• Collected data:

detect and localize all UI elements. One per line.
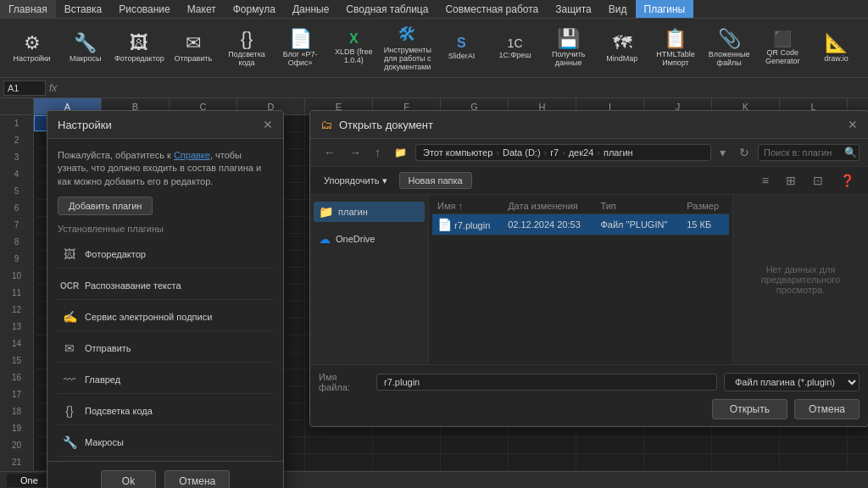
toolbar-btn-settings[interactable]: ⚙ Настройки <box>7 23 57 74</box>
breadcrumb-data[interactable]: Data (D:) <box>503 147 541 158</box>
preview-text: Нет данных для предварительного просмотр… <box>742 264 860 295</box>
filename-label: Имя файла: <box>319 372 370 392</box>
cell-I20[interactable] <box>576 437 644 453</box>
row-num-14: 14 <box>0 336 34 352</box>
folder-item-plugin[interactable]: 📁 плагин <box>314 202 425 222</box>
row-num-20: 20 <box>0 437 34 453</box>
toolbar-btn-htmltable[interactable]: 📋 HTMLTable Импорт <box>650 23 700 74</box>
menu-item-insert[interactable]: Вставка <box>56 0 111 18</box>
cell-L21[interactable] <box>780 454 848 470</box>
toolbar-btn-fresh[interactable]: 1С 1С:Фреш <box>490 23 540 74</box>
menu-item-draw[interactable]: Рисование <box>110 0 178 18</box>
menu-item-plugins[interactable]: Плагины <box>636 0 694 18</box>
cell-J20[interactable] <box>644 437 712 453</box>
filetype-select[interactable]: Файл плагина (*.plugin) <box>724 373 860 391</box>
toolbar-btn-blog[interactable]: 📄 Блог «Р7-Офис» <box>275 23 326 74</box>
nav-refresh-button[interactable]: 📁 <box>389 145 412 160</box>
col-type[interactable]: Тип <box>595 198 682 214</box>
cell-I21[interactable] <box>576 454 644 470</box>
plugin-icon-sign: ✍ <box>61 308 78 325</box>
toolbar-btn-photo[interactable]: 🖼 Фоторедактор <box>114 23 164 74</box>
row-num-19: 19 <box>0 420 34 436</box>
cell-G20[interactable] <box>441 437 509 453</box>
sort-button[interactable]: Упорядочить ▾ <box>319 174 392 188</box>
cell-L20[interactable] <box>780 437 848 453</box>
cell-E21[interactable] <box>305 454 373 470</box>
toolbar-btn-macros[interactable]: 🔧 Макросы <box>60 23 110 74</box>
settings-icon: ⚙ <box>24 34 41 53</box>
menu-item-pivot[interactable]: Сводная таблица <box>337 0 437 18</box>
settings-dialog-title: Настройки ✕ <box>47 111 283 139</box>
cell-H21[interactable] <box>509 454 576 470</box>
nav-dropdown-button[interactable]: ▾ <box>715 144 731 161</box>
open-button[interactable]: Открыть <box>712 399 787 419</box>
menu-item-formula[interactable]: Формула <box>225 0 284 18</box>
col-date[interactable]: Дата изменения <box>503 198 595 214</box>
view-list-button[interactable]: ≡ <box>757 172 774 189</box>
breadcrumb-computer[interactable]: Этот компьютер <box>423 147 492 158</box>
plugin-name-photo: Фоторедактор <box>85 249 270 259</box>
breadcrumb-dek24[interactable]: дек24 <box>569 147 594 158</box>
cell-K21[interactable] <box>712 454 780 470</box>
add-plugin-button[interactable]: Добавить плагин <box>58 197 153 215</box>
toolbar-btn-tools[interactable]: 🛠 Инструменты для работы с документами <box>382 23 433 74</box>
nav-back-button[interactable]: ← <box>319 144 341 161</box>
breadcrumb-r7[interactable]: r7 <box>550 147 559 158</box>
settings-close-button[interactable]: ✕ <box>263 118 273 131</box>
breadcrumb-plugin[interactable]: плагин <box>604 147 633 158</box>
search-input[interactable] <box>764 147 844 158</box>
menu-item-view[interactable]: Вид <box>600 0 636 18</box>
cell-E20[interactable] <box>305 437 373 453</box>
filename-input[interactable] <box>376 374 717 391</box>
cell-F21[interactable] <box>373 454 441 470</box>
menu-item-protect[interactable]: Защита <box>547 0 600 18</box>
settings-help-link[interactable]: Справке <box>174 150 210 160</box>
fileopen-close-button[interactable]: ✕ <box>848 118 858 131</box>
col-name[interactable]: Имя ↑ <box>432 198 503 214</box>
toolbar-btn-fresh-label: 1С:Фреш <box>499 51 531 59</box>
cell-J21[interactable] <box>644 454 712 470</box>
toolbar-btn-slider[interactable]: S SliderAI <box>437 23 487 74</box>
sheet-tab-one[interactable]: One <box>7 474 52 487</box>
col-size[interactable]: Размер <box>682 198 729 214</box>
plugin-icon-send: ✉ <box>61 340 78 357</box>
file-row-r7plugin[interactable]: 📄 r7.plugin 02.12.2024 20:53 Файл "PLUGI… <box>432 214 729 236</box>
cell-M20[interactable] <box>848 437 868 453</box>
settings-cancel-button[interactable]: Отмена <box>164 470 230 488</box>
toolbar-btn-attachments[interactable]: 📎 Вложенные файлы <box>704 23 754 74</box>
toolbar-btn-mindmap[interactable]: 🗺 MindMap <box>597 23 647 74</box>
cell-G21[interactable] <box>441 454 509 470</box>
fileopen-actions: Открыть Отмена <box>319 399 860 419</box>
row-num-12: 12 <box>0 302 34 318</box>
plugin-item-ocr: OCR Распознавание текста <box>58 272 273 300</box>
toolbar-btn-code[interactable]: {} Подсветка кода <box>221 23 271 74</box>
formula-input[interactable] <box>60 82 865 94</box>
folder-item-onedrive[interactable]: ☁ OneDrive <box>314 229 425 249</box>
view-grid-button[interactable]: ⊞ <box>781 172 801 189</box>
cell-M21[interactable] <box>848 454 868 470</box>
menu-item-layout[interactable]: Макет <box>179 0 225 18</box>
nav-reload-button[interactable]: ↻ <box>734 144 754 161</box>
cell-F20[interactable] <box>373 437 441 453</box>
new-folder-button[interactable]: Новая папка <box>399 172 472 189</box>
menu-bar: Главная Вставка Рисование Макет Формула … <box>0 0 868 19</box>
toolbar-btn-xldb[interactable]: X XLDB (free 1.0.4) <box>329 23 379 74</box>
nav-forward-button[interactable]: → <box>344 144 366 161</box>
cell-reference[interactable] <box>3 80 46 96</box>
menu-item-collab[interactable]: Совместная работа <box>437 0 547 18</box>
cell-K20[interactable] <box>712 437 780 453</box>
view-tiles-button[interactable]: ⊡ <box>808 172 828 189</box>
nav-up-button[interactable]: ↑ <box>370 144 386 161</box>
fileopen-cancel-button[interactable]: Отмена <box>794 399 860 419</box>
toolbar-btn-getdata[interactable]: 💾 Получить данные <box>543 23 593 74</box>
toolbar-btn-qrcode[interactable]: ⬛ QR Code Generator <box>758 23 808 74</box>
attachments-icon: 📎 <box>718 30 741 48</box>
view-help-button[interactable]: ❓ <box>835 172 860 189</box>
cell-H20[interactable] <box>509 437 576 453</box>
toolbar-btn-send[interactable]: ✉ Отправить <box>168 23 218 74</box>
menu-item-data[interactable]: Данные <box>284 0 337 18</box>
toolbar-btn-drawio[interactable]: 📐 draw.io <box>811 23 861 74</box>
toolbar-btn-mindmap-label: MindMap <box>606 54 637 63</box>
settings-ok-button[interactable]: Ok <box>101 470 156 488</box>
menu-item-home[interactable]: Главная <box>0 0 56 18</box>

• Exercise goal:
The answer should hold every entry exactly as given and no pictures at all.

• Output for this task:
detect and localize all UI elements. One per line.
toolbar-btn-settings[interactable]: ⚙ Настройки <box>7 23 57 74</box>
breadcrumb-data[interactable]: Data (D:) <box>503 147 541 158</box>
preview-text: Нет данных для предварительного просмотр… <box>742 264 860 295</box>
filename-label: Имя файла: <box>319 372 370 392</box>
cell-I20[interactable] <box>576 437 644 453</box>
row-num-14: 14 <box>0 336 34 352</box>
folder-item-plugin[interactable]: 📁 плагин <box>314 202 425 222</box>
row-num-20: 20 <box>0 437 34 453</box>
toolbar-btn-htmltable[interactable]: 📋 HTMLTable Импорт <box>650 23 700 74</box>
menu-item-insert[interactable]: Вставка <box>56 0 111 18</box>
cell-L21[interactable] <box>780 454 848 470</box>
toolbar-btn-fresh[interactable]: 1С 1С:Фреш <box>490 23 540 74</box>
menu-item-draw[interactable]: Рисование <box>110 0 178 18</box>
menu-item-plugins[interactable]: Плагины <box>636 0 694 18</box>
cell-J20[interactable] <box>644 437 712 453</box>
filetype-select[interactable]: Файл плагина (*.plugin) <box>724 373 860 391</box>
toolbar-btn-blog[interactable]: 📄 Блог «Р7-Офис» <box>275 23 326 74</box>
nav-refresh-button[interactable]: 📁 <box>389 145 412 160</box>
col-type[interactable]: Тип <box>595 198 682 214</box>
cell-I21[interactable] <box>576 454 644 470</box>
plugin-icon-sign: ✍ <box>61 308 78 325</box>
toolbar-btn-photo[interactable]: 🖼 Фоторедактор <box>114 23 164 74</box>
row-num-19: 19 <box>0 420 34 436</box>
cell-G20[interactable] <box>441 437 509 453</box>
sort-button[interactable]: Упорядочить ▾ <box>319 174 392 188</box>
cell-L20[interactable] <box>780 437 848 453</box>
cell-E21[interactable] <box>305 454 373 470</box>
toolbar-btn-macros[interactable]: 🔧 Макросы <box>60 23 110 74</box>
settings-icon: ⚙ <box>24 34 41 53</box>
menu-item-pivot[interactable]: Сводная таблица <box>337 0 437 18</box>
settings-dialog-title: Настройки ✕ <box>47 111 283 139</box>
cell-H21[interactable] <box>509 454 576 470</box>
nav-dropdown-button[interactable]: ▾ <box>715 144 731 161</box>
open-button[interactable]: Открыть <box>712 399 787 419</box>
menu-item-formula[interactable]: Формула <box>225 0 284 18</box>
col-date[interactable]: Дата изменения <box>503 198 595 214</box>
view-list-button[interactable]: ≡ <box>757 172 774 189</box>
breadcrumb-computer[interactable]: Этот компьютер <box>423 147 492 158</box>
plugin-name-photo: Фоторедактор <box>85 249 270 259</box>
breadcrumb-dek24[interactable]: дек24 <box>569 147 594 158</box>
cell-K21[interactable] <box>712 454 780 470</box>
add-plugin-button[interactable]: Добавить плагин <box>58 197 153 215</box>
toolbar-btn-tools[interactable]: 🛠 Инструменты для работы с документами <box>382 23 433 74</box>
nav-back-button[interactable]: ← <box>319 144 341 161</box>
breadcrumb-r7[interactable]: r7 <box>550 147 559 158</box>
settings-close-button[interactable]: ✕ <box>263 118 273 131</box>
breadcrumb-plugin[interactable]: плагин <box>604 147 633 158</box>
search-input[interactable] <box>764 147 844 158</box>
menu-item-view[interactable]: Вид <box>600 0 636 18</box>
cell-E20[interactable] <box>305 437 373 453</box>
filename-input[interactable] <box>376 374 717 391</box>
cell-F21[interactable] <box>373 454 441 470</box>
menu-item-protect[interactable]: Защита <box>547 0 600 18</box>
settings-help-link[interactable]: Справке <box>174 150 210 160</box>
fileopen-close-button[interactable]: ✕ <box>848 118 858 131</box>
col-name[interactable]: Имя ↑ <box>432 198 503 214</box>
toolbar-btn-fresh-label: 1С:Фреш <box>499 51 531 59</box>
cell-J21[interactable] <box>644 454 712 470</box>
toolbar-btn-slider[interactable]: S SliderAI <box>437 23 487 74</box>
sheet-tab-one[interactable]: One <box>7 474 52 487</box>
col-size[interactable]: Размер <box>682 198 729 214</box>
plugin-icon-send: ✉ <box>61 340 78 357</box>
file-row-r7plugin[interactable]: 📄 r7.plugin 02.12.2024 20:53 Файл "PLUGI… <box>432 214 729 236</box>
cell-M20[interactable] <box>848 437 868 453</box>
settings-cancel-button[interactable]: Отмена <box>164 470 230 488</box>
toolbar-btn-attachments[interactable]: 📎 Вложенные файлы <box>704 23 754 74</box>
toolbar-btn-mindmap[interactable]: 🗺 MindMap <box>597 23 647 74</box>
cell-G21[interactable] <box>441 454 509 470</box>
fileopen-actions: Открыть Отмена <box>319 399 860 419</box>
row-num-12: 12 <box>0 302 34 318</box>
plugin-item-ocr: OCR Распознавание текста <box>58 272 273 300</box>
toolbar-btn-code[interactable]: {} Подсветка кода <box>221 23 271 74</box>
formula-input[interactable] <box>60 82 865 94</box>
folder-item-onedrive[interactable]: ☁ OneDrive <box>314 229 425 249</box>
view-grid-button[interactable]: ⊞ <box>781 172 801 189</box>
cell-M21[interactable] <box>848 454 868 470</box>
menu-item-layout[interactable]: Макет <box>179 0 225 18</box>
nav-reload-button[interactable]: ↻ <box>734 144 754 161</box>
cell-F20[interactable] <box>373 437 441 453</box>
new-folder-button[interactable]: Новая папка <box>399 172 472 189</box>
menu-bar: Главная Вставка Рисование Макет Формула … <box>0 0 868 19</box>
toolbar-btn-xldb[interactable]: X XLDB (free 1.0.4) <box>329 23 379 74</box>
nav-forward-button[interactable]: → <box>344 144 366 161</box>
cell-reference[interactable] <box>3 80 46 96</box>
menu-item-collab[interactable]: Совместная работа <box>437 0 547 18</box>
cell-K20[interactable] <box>712 437 780 453</box>
view-tiles-button[interactable]: ⊡ <box>808 172 828 189</box>
nav-up-button[interactable]: ↑ <box>370 144 386 161</box>
fileopen-cancel-button[interactable]: Отмена <box>794 399 860 419</box>
toolbar-btn-getdata[interactable]: 💾 Получить данные <box>543 23 593 74</box>
toolbar-btn-qrcode[interactable]: ⬛ QR Code Generator <box>758 23 808 74</box>
attachments-icon: 📎 <box>718 30 741 48</box>
view-help-button[interactable]: ❓ <box>835 172 860 189</box>
cell-H20[interactable] <box>509 437 576 453</box>
toolbar-btn-send[interactable]: ✉ Отправить <box>168 23 218 74</box>
menu-item-data[interactable]: Данные <box>284 0 337 18</box>
toolbar-btn-drawio[interactable]: 📐 draw.io <box>811 23 861 74</box>
toolbar-btn-mindmap-label: MindMap <box>606 54 637 63</box>
settings-ok-button[interactable]: Ok <box>101 470 156 488</box>
menu-item-home[interactable]: Главная <box>0 0 56 18</box>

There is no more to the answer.